> **Your task**:
When a line in the entries contains the word "find", copy that line in full.

-- Material shown follows --

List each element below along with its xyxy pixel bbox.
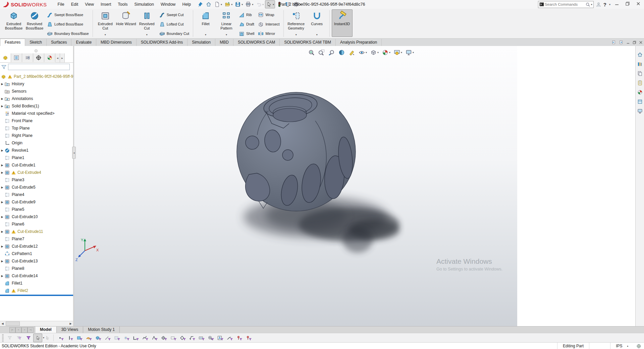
expand-arrow[interactable]: ▶ [0,275,4,278]
print-button[interactable]: ▾ [244,0,254,8]
filter-sketch-points-button[interactable] [121,334,130,342]
filter-solid-bodies-button[interactable] [93,334,102,342]
tree-item-front[interactable]: Front Plane [0,117,73,124]
pane-tab-propertymanager[interactable] [11,53,22,62]
bottom-tab-3d-views[interactable]: 3D Views [57,327,83,333]
draft-button[interactable]: Draft [237,19,256,29]
tab-simulation[interactable]: Simulation [187,39,215,46]
display-style-dropdown-arrow[interactable]: ▾ [377,51,379,54]
tree-item-solid[interactable]: ▶Solid Bodies(1) [0,102,73,110]
help-button[interactable]: ? [603,2,606,7]
filter-weld-symbols-button[interactable] [215,334,224,342]
tree-item-cut-extrude12[interactable]: ▶Cut-Extrude12 [0,243,73,250]
tree-item-plane7[interactable]: Plane7 [0,235,73,243]
status-tag[interactable] [634,343,644,349]
tree-item-cut-extrude4[interactable]: ▶Cut-Extrude4 [0,169,73,176]
tree-item-cut-extrude13[interactable]: ▶Cut-Extrude13 [0,257,73,265]
doc-minimize-button[interactable] [626,41,630,44]
graphics-viewport[interactable]: ▾▾▾▾▾ [74,46,517,326]
tab-mbd-dimensions[interactable]: MBD Dimensions [96,39,137,46]
toggle-all-filters-button[interactable] [24,334,33,342]
search-icon[interactable] [585,2,590,7]
tree-item-revolve1[interactable]: ▶Revolve1 [0,147,73,154]
expand-arrow[interactable]: ▶ [0,260,4,263]
expand-arrow[interactable]: ▶ [0,149,4,152]
tab-evaluate[interactable]: Evaluate [71,39,96,46]
file-explorer-button[interactable] [636,69,644,77]
extruded-cut-dropdown-arrow[interactable]: ▾ [105,33,106,36]
doc-close-button[interactable] [639,41,643,44]
viewport-forward-button[interactable] [619,40,624,45]
tree-item-cut-extrude9[interactable]: ▶Cut-Extrude9 [0,198,73,206]
print-dropdown-arrow[interactable]: ▾ [252,3,253,6]
revolved-cut-dropdown-arrow[interactable]: ▾ [146,33,148,36]
pin-toolbar-button[interactable] [196,0,204,8]
mirror-button[interactable]: Mirror [256,29,281,38]
panel-collapse-handle[interactable] [35,49,38,52]
expand-arrow[interactable]: ▶ [0,230,4,233]
revolved-cut-button[interactable]: Revolved Cut▾ [137,9,157,37]
toggle-selection-filter-toolbar-button[interactable] [5,334,14,342]
lasso-select-button[interactable] [43,334,52,342]
tab-sketch[interactable]: Sketch [25,39,47,46]
filter-vertices-button[interactable] [55,334,64,342]
tree-item-plane1[interactable]: Plane1 [0,154,73,161]
filter-surface-finish-symbols-button[interactable] [177,334,186,342]
reference-geometry-dropdown-arrow[interactable]: ▾ [296,33,297,36]
tree-item-cut-extrude5[interactable]: ▶Cut-Extrude5 [0,184,73,191]
menu-window[interactable]: Window [157,0,179,9]
tree-filter-input[interactable] [8,64,70,70]
filter-datums-button[interactable] [206,334,215,342]
filter-notes-balloons-button[interactable] [196,334,205,342]
fillet-dropdown-arrow[interactable]: ▾ [205,33,206,36]
revolved-boss-base-button[interactable]: Revolved Boss/Base [24,9,45,37]
expand-arrow[interactable]: ▶ [0,245,4,248]
section-view-button[interactable] [337,48,346,57]
open-document-button[interactable]: ▾ [223,0,233,8]
extruded-boss-base-button[interactable]: Extruded Boss/Base [3,9,24,37]
linear-pattern-dropdown-arrow[interactable]: ▾ [226,33,227,36]
hole-wizard-button[interactable]: Hole Wizard [116,9,137,37]
tree-item-annotations[interactable]: ▶Annotations [0,95,73,102]
reference-geometry-button[interactable]: Reference Geometry▾ [286,9,307,37]
menu-insert[interactable]: Insert [97,0,114,9]
filter-planes-button[interactable] [112,334,121,342]
display-style-button[interactable]: ▾ [369,48,380,57]
tree-item-cirpattern1[interactable]: CirPattern1 [0,250,73,257]
expand-arrow[interactable]: ▶ [0,215,4,218]
tab-mbd[interactable]: MBD [215,39,233,46]
undo-dropdown-arrow[interactable]: ▾ [262,3,264,6]
view-palette-button[interactable] [636,79,644,87]
tree-item-cut-extrude10[interactable]: ▶Cut-Extrude10 [0,213,73,220]
lofted-boss-base-button[interactable]: Lofted Boss/Base [45,19,91,29]
tree-item-cut-extrude11[interactable]: ▶Cut-Extrude11 [0,228,73,235]
pane-tab-displaymanager[interactable] [44,53,55,62]
tree-item-plane8[interactable]: Plane8 [0,265,73,272]
tree-item-fillet1[interactable]: Fillet1 [0,280,73,287]
model-tab-nav-2[interactable]: > [21,327,28,333]
tree-item-material[interactable]: Material <not specified> [0,110,73,117]
save-dropdown-arrow[interactable]: ▾ [241,3,243,6]
tree-item-plane4[interactable]: Plane4 [0,191,73,198]
window-restore-button[interactable] [623,0,632,9]
wrap-button[interactable]: Wrap [256,10,281,19]
swept-boss-base-button[interactable]: Swept Boss/Base [45,10,91,19]
filter-routing-points-button[interactable] [243,334,252,342]
intersect-button[interactable]: Intersect [256,19,281,29]
model-tab-nav-0[interactable]: |< [9,327,15,333]
file-properties-button[interactable] [284,0,292,8]
hide-show-items-dropdown-arrow[interactable]: ▾ [366,51,367,54]
filter-edges-button[interactable] [65,334,74,342]
expand-arrow[interactable]: ▶ [0,105,4,108]
panel-splitter-handle[interactable]: ◂ [72,147,76,159]
tree-item-cut-extrude14[interactable]: ▶Cut-Extrude14 [0,272,73,280]
search-dropdown-arrow[interactable]: ▾ [591,3,592,6]
filter-center-marks-button[interactable] [149,334,158,342]
filter-dowel-pins-button[interactable] [224,334,233,342]
previous-view-button[interactable] [327,48,336,57]
filter-sketch-segments-button[interactable] [130,334,140,342]
tree-item-right[interactable]: Right Plane [0,132,73,139]
tab-solidworks-cam-tbm[interactable]: SOLIDWORKS CAM TBM [280,39,336,46]
zoom-to-area-button[interactable] [317,48,326,57]
select-button[interactable]: ▾ [265,0,275,8]
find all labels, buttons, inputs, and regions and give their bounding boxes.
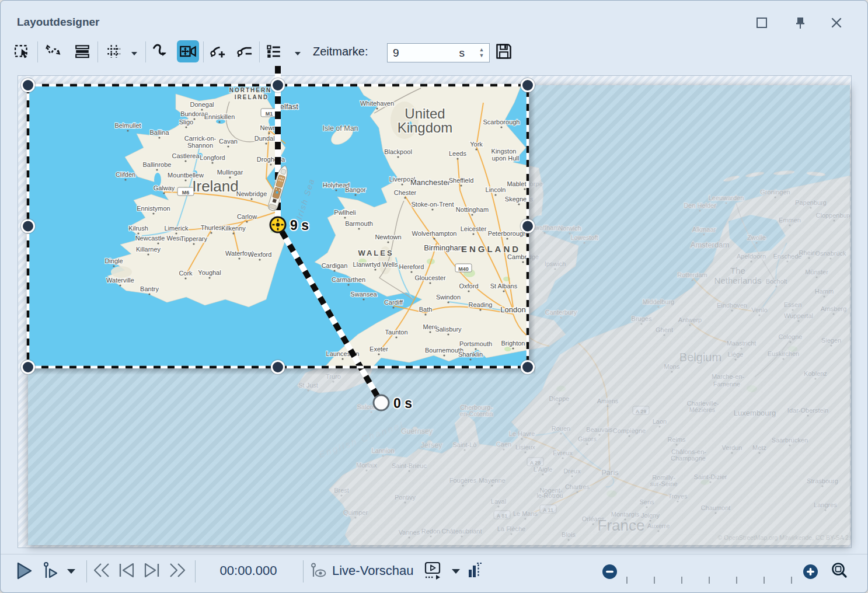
maximize-button[interactable] [754, 15, 770, 31]
zoom-fit-button[interactable] [831, 562, 848, 581]
svg-text:United: United [405, 106, 445, 121]
layer-order-tool-button[interactable] [71, 40, 93, 62]
live-preview-toggle[interactable] [310, 563, 329, 581]
main-toolbar: Zeitmarke: s ▲▼ [1, 38, 867, 71]
svg-text:Shannon: Shannon [187, 142, 213, 149]
svg-text:Llanwrtyd Wells: Llanwrtyd Wells [353, 261, 398, 268]
svg-text:Chester: Chester [394, 189, 417, 196]
svg-text:Dundalk: Dundalk [255, 135, 278, 142]
close-button[interactable] [828, 15, 845, 31]
svg-text:Ennistymon: Ennistymon [137, 205, 170, 212]
step-back-button[interactable] [118, 563, 135, 580]
svg-text:Sligo: Sligo [179, 118, 193, 125]
svg-text:Longford: Longford [200, 154, 225, 161]
svg-text:York: York [470, 141, 483, 148]
svg-text:Newtown: Newtown [375, 233, 401, 240]
zoom-fit-icon [831, 562, 848, 580]
svg-text:Mullingar: Mullingar [217, 169, 243, 176]
remove-node-tool-button[interactable] [233, 40, 256, 62]
map-preview: M1M6M40A 29A 28A 11A 81 DonegalBundoranE… [28, 85, 850, 545]
zeitmarke-spinner[interactable]: ▲▼ [475, 44, 488, 61]
svg-text:Waterville: Waterville [106, 277, 134, 284]
select-area-tool-button[interactable] [11, 40, 33, 62]
step-forward-button[interactable] [144, 563, 160, 580]
render-preview-dropdown[interactable] [451, 567, 461, 576]
pin-button[interactable] [792, 15, 808, 31]
zeitmarke-unit: s [459, 47, 465, 60]
svg-text:IRELAND: IRELAND [235, 94, 269, 100]
grid-icon [106, 43, 122, 60]
svg-text:Manchester: Manchester [410, 178, 451, 187]
camera-pan-tool-button[interactable] [177, 40, 199, 62]
transport-separator [86, 560, 87, 582]
rewind-button[interactable] [93, 563, 110, 580]
svg-text:Swansea: Swansea [350, 291, 377, 298]
svg-text:St Albans: St Albans [490, 282, 518, 289]
statistics-button[interactable] [468, 562, 483, 581]
svg-text:Belfast: Belfast [275, 102, 298, 111]
render-preview-button[interactable] [424, 561, 442, 582]
pin-icon [794, 16, 806, 29]
zeitmarke-label: Zeitmarke: [313, 45, 368, 58]
keyframe-list-dropdown-button[interactable] [291, 49, 304, 57]
spinner-down-icon[interactable]: ▼ [479, 54, 484, 58]
svg-text:ENGLAND: ENGLAND [461, 244, 521, 254]
maximize-icon [756, 17, 768, 29]
chevron-down-icon [67, 568, 76, 574]
svg-text:Cardiff: Cardiff [384, 299, 403, 306]
spinner-up-icon[interactable]: ▲ [479, 48, 484, 52]
svg-text:Launceston: Launceston [326, 350, 360, 357]
keyframe-list-icon [266, 43, 282, 60]
svg-text:Bantry: Bantry [140, 285, 159, 292]
selection-shadow [28, 367, 535, 375]
statistics-icon [468, 562, 483, 580]
save-icon [495, 43, 513, 60]
draw-path-tool-button[interactable] [149, 40, 171, 62]
svg-text:Thurles: Thurles [201, 224, 222, 231]
zeitmarke-input[interactable] [388, 44, 463, 62]
close-icon [831, 17, 842, 29]
edit-path-tool-button[interactable] [42, 40, 64, 62]
play-from-marker-button[interactable] [43, 561, 59, 582]
zoom-out-button[interactable] [602, 564, 618, 581]
svg-text:Belmullet: Belmullet [114, 122, 141, 129]
play-button[interactable] [16, 562, 33, 581]
svg-text:Exeter: Exeter [369, 346, 388, 353]
svg-text:Birmingham: Birmingham [424, 243, 464, 252]
svg-text:Youghal: Youghal [198, 269, 221, 276]
layout-canvas[interactable]: M1M6M40A 29A 28A 11A 81 DonegalBundoranE… [18, 75, 852, 548]
step-forward-icon [144, 563, 160, 578]
select-area-icon [14, 43, 30, 60]
svg-text:Newry: Newry [260, 124, 278, 131]
chevron-down-icon [294, 51, 301, 56]
svg-text:Sheffield: Sheffield [449, 177, 474, 184]
zoom-in-button[interactable] [803, 564, 818, 581]
svg-text:Carmarthen: Carmarthen [332, 276, 365, 283]
toolbar-separator [203, 41, 204, 62]
svg-text:Newcastle West: Newcastle West [135, 235, 182, 242]
svg-text:Clifden: Clifden [116, 171, 135, 178]
selection-shadow [528, 85, 535, 367]
svg-text:Kilrush: Kilrush [128, 225, 148, 232]
svg-text:Oxford: Oxford [459, 282, 478, 289]
svg-text:Dingle: Dingle [104, 257, 123, 264]
svg-text:Blackpool: Blackpool [384, 148, 412, 155]
camera-pan-icon [179, 43, 197, 60]
svg-text:Donegal: Donegal [190, 101, 214, 108]
svg-text:Swindon: Swindon [436, 294, 461, 301]
keyframe-list-tool-button[interactable] [263, 40, 285, 62]
edit-path-icon [45, 43, 61, 60]
fast-forward-button[interactable] [169, 563, 186, 580]
draw-path-icon [151, 43, 169, 60]
play-options-dropdown[interactable] [67, 567, 76, 576]
svg-text:Bangor: Bangor [345, 186, 366, 193]
save-button[interactable] [493, 40, 515, 62]
add-node-tool-button[interactable] [207, 40, 229, 62]
svg-text:Gloucester: Gloucester [414, 274, 446, 281]
grid-tool-button[interactable] [103, 40, 125, 62]
svg-text:Scarborough: Scarborough [483, 118, 520, 125]
svg-text:Ireland: Ireland [192, 177, 239, 195]
grid-dropdown-button[interactable] [128, 49, 141, 57]
svg-text:Isle of Man: Isle of Man [322, 124, 358, 132]
chevron-down-icon [451, 568, 461, 574]
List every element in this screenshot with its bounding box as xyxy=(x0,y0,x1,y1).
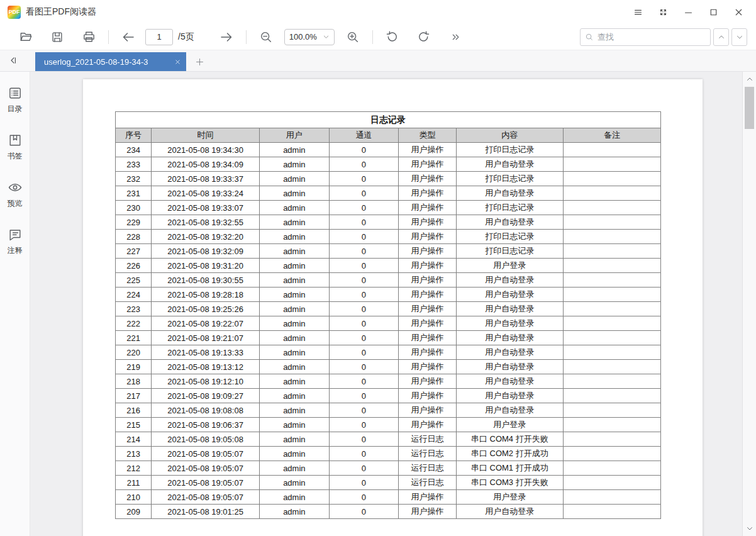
zoom-in-button[interactable] xyxy=(342,26,364,48)
table-cell: 2021-05-08 19:22:07 xyxy=(152,316,260,331)
fullscreen-icon xyxy=(658,7,669,18)
sidebar-item-preview[interactable]: 预览 xyxy=(0,180,30,209)
chevron-up-icon xyxy=(718,33,725,41)
chevron-down-icon xyxy=(323,33,330,40)
close-icon xyxy=(733,7,744,18)
tab-userlog[interactable]: userlog_2021-05-08-19-34-3 xyxy=(35,52,186,71)
save-button[interactable] xyxy=(47,26,68,48)
table-cell: 用户操作 xyxy=(398,505,456,519)
search-box[interactable] xyxy=(580,28,711,46)
table-cell: admin xyxy=(259,316,329,331)
table-cell: 2021-05-08 19:30:55 xyxy=(152,273,260,288)
table-cell: 218 xyxy=(116,374,152,389)
table-row: 2102021-05-08 19:05:07admin0用户操作用户登录 xyxy=(116,490,661,505)
table-cell: 231 xyxy=(116,186,152,201)
minimize-button[interactable] xyxy=(675,0,701,24)
vertical-scrollbar[interactable] xyxy=(742,72,756,536)
table-cell: 用户自动登录 xyxy=(456,505,563,519)
find-next-button[interactable] xyxy=(731,28,747,46)
sidebar-item-label: 预览 xyxy=(8,198,23,209)
table-cell: 用户自动登录 xyxy=(456,186,563,201)
table-cell: 220 xyxy=(116,345,152,360)
table-cell: 2021-05-08 19:28:18 xyxy=(152,288,260,302)
table-cell: 用户操作 xyxy=(398,345,456,360)
table-cell: 用户自动登录 xyxy=(456,302,563,316)
bookmark-icon xyxy=(8,133,23,148)
print-button[interactable] xyxy=(78,26,99,48)
sidebar-item-toc[interactable]: 目录 xyxy=(0,86,30,114)
zoom-out-icon xyxy=(259,30,273,44)
sidebar-item-annotations[interactable]: 注释 xyxy=(0,227,30,256)
column-header: 类型 xyxy=(398,128,456,143)
toolbar-separator xyxy=(108,30,109,44)
table-cell: 2021-05-08 19:08:08 xyxy=(152,403,260,418)
log-table-body: 2342021-05-08 19:34:30admin0用户操作打印日志记录23… xyxy=(116,143,661,519)
table-row: 2242021-05-08 19:28:18admin0用户操作用户自动登录 xyxy=(116,288,661,302)
table-cell: 224 xyxy=(116,288,152,302)
table-cell: 2021-05-08 19:05:07 xyxy=(152,476,260,490)
table-cell: 217 xyxy=(116,389,152,403)
column-header: 通道 xyxy=(329,128,398,143)
prev-page-button[interactable] xyxy=(118,26,139,48)
table-cell: 打印日志记录 xyxy=(456,201,563,215)
table-cell xyxy=(563,432,660,447)
rotate-left-button[interactable] xyxy=(382,26,403,48)
next-page-button[interactable] xyxy=(216,26,237,48)
table-cell: 227 xyxy=(116,244,152,259)
table-cell xyxy=(563,360,660,374)
table-cell: 2021-05-08 19:01:25 xyxy=(152,505,260,519)
table-row: 2152021-05-08 19:06:37admin0用户操作用户登录 xyxy=(116,418,661,432)
table-cell: 210 xyxy=(116,490,152,505)
menu-button[interactable] xyxy=(625,0,650,24)
table-cell: 用户自动登录 xyxy=(456,331,563,345)
main-toolbar: /5页 100.0% xyxy=(0,24,756,50)
table-cell: 0 xyxy=(329,230,398,244)
zoom-out-button[interactable] xyxy=(255,26,277,48)
scroll-up-button[interactable] xyxy=(743,74,756,85)
table-row: 2292021-05-08 19:32:55admin0用户操作用户自动登录 xyxy=(116,215,661,230)
search-input[interactable] xyxy=(598,32,706,42)
left-sidebar: 目录 书签 预览 注释 xyxy=(0,72,30,536)
table-cell: 2021-05-08 19:05:07 xyxy=(152,490,260,505)
open-file-button[interactable] xyxy=(15,26,36,48)
scrollbar-thumb[interactable] xyxy=(745,87,754,129)
main-area: 目录 书签 预览 注释 xyxy=(0,72,756,536)
table-row: 2262021-05-08 19:31:20admin0用户操作用户登录 xyxy=(116,259,661,273)
scroll-down-button[interactable] xyxy=(743,523,756,534)
collapse-sidebar-button[interactable] xyxy=(3,50,24,71)
more-tools-button[interactable] xyxy=(445,26,466,48)
find-previous-button[interactable] xyxy=(713,28,729,46)
table-cell: 0 xyxy=(329,418,398,432)
close-button[interactable] xyxy=(726,0,751,24)
sidebar-item-bookmarks[interactable]: 书签 xyxy=(0,133,30,162)
toc-icon xyxy=(8,86,23,101)
rotate-ccw-icon xyxy=(385,30,399,44)
table-cell: 0 xyxy=(329,432,398,447)
document-viewport[interactable]: 日志记录 序号时间用户通道类型内容备注 2342021-05-08 19:34:… xyxy=(30,72,756,536)
maximize-button[interactable] xyxy=(701,0,726,24)
column-header: 内容 xyxy=(456,128,563,143)
table-cell xyxy=(563,157,660,172)
table-cell: 2021-05-08 19:33:07 xyxy=(152,201,260,215)
table-cell xyxy=(563,345,660,360)
new-tab-button[interactable] xyxy=(190,52,209,71)
table-cell: 用户操作 xyxy=(398,215,456,230)
tab-bar: userlog_2021-05-08-19-34-3 xyxy=(0,50,756,72)
page-number-input[interactable] xyxy=(145,29,173,45)
table-cell: 用户自动登录 xyxy=(456,288,563,302)
rotate-right-button[interactable] xyxy=(413,26,435,48)
table-cell: admin xyxy=(259,505,329,519)
table-cell: 0 xyxy=(329,157,398,172)
fullscreen-button[interactable] xyxy=(650,0,675,24)
table-cell: 串口 COM3 打开失败 xyxy=(456,476,563,490)
table-cell: 0 xyxy=(329,259,398,273)
table-row: 2202021-05-08 19:13:33admin0用户操作用户自动登录 xyxy=(116,345,661,360)
window-controls xyxy=(625,0,751,24)
table-cell: admin xyxy=(259,331,329,345)
zoom-level-select[interactable]: 100.0% xyxy=(284,29,335,45)
table-cell: 用户登录 xyxy=(456,490,563,505)
tab-close-button[interactable] xyxy=(174,59,181,65)
table-cell: 用户操作 xyxy=(398,302,456,316)
table-cell: 211 xyxy=(116,476,152,490)
tab-label: userlog_2021-05-08-19-34-3 xyxy=(44,57,172,67)
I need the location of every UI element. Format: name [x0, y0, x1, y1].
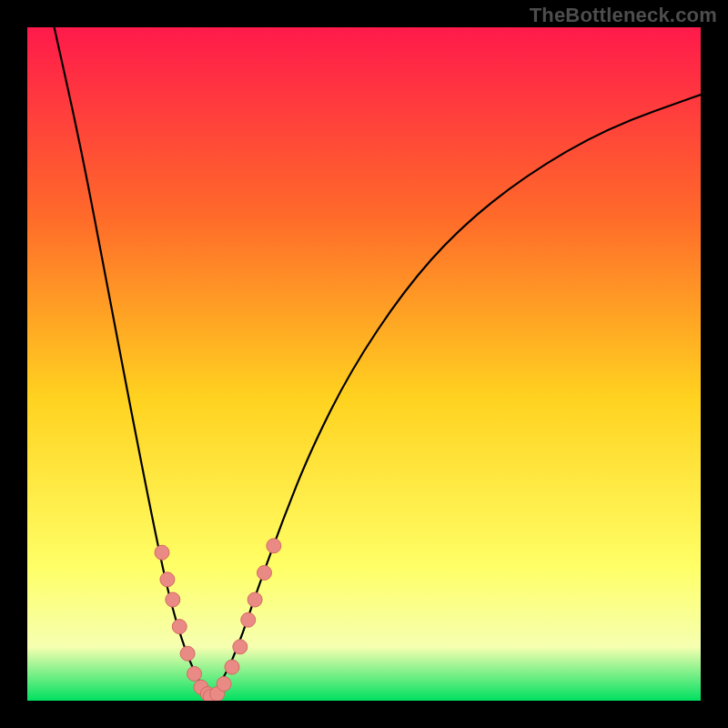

-- Material shown concluded --

> **Response below**:
find all labels, buttons, inputs, and regions and give their bounding boxes.
find-next-button[interactable] xyxy=(731,28,747,46)
find-previous-button[interactable] xyxy=(713,28,729,46)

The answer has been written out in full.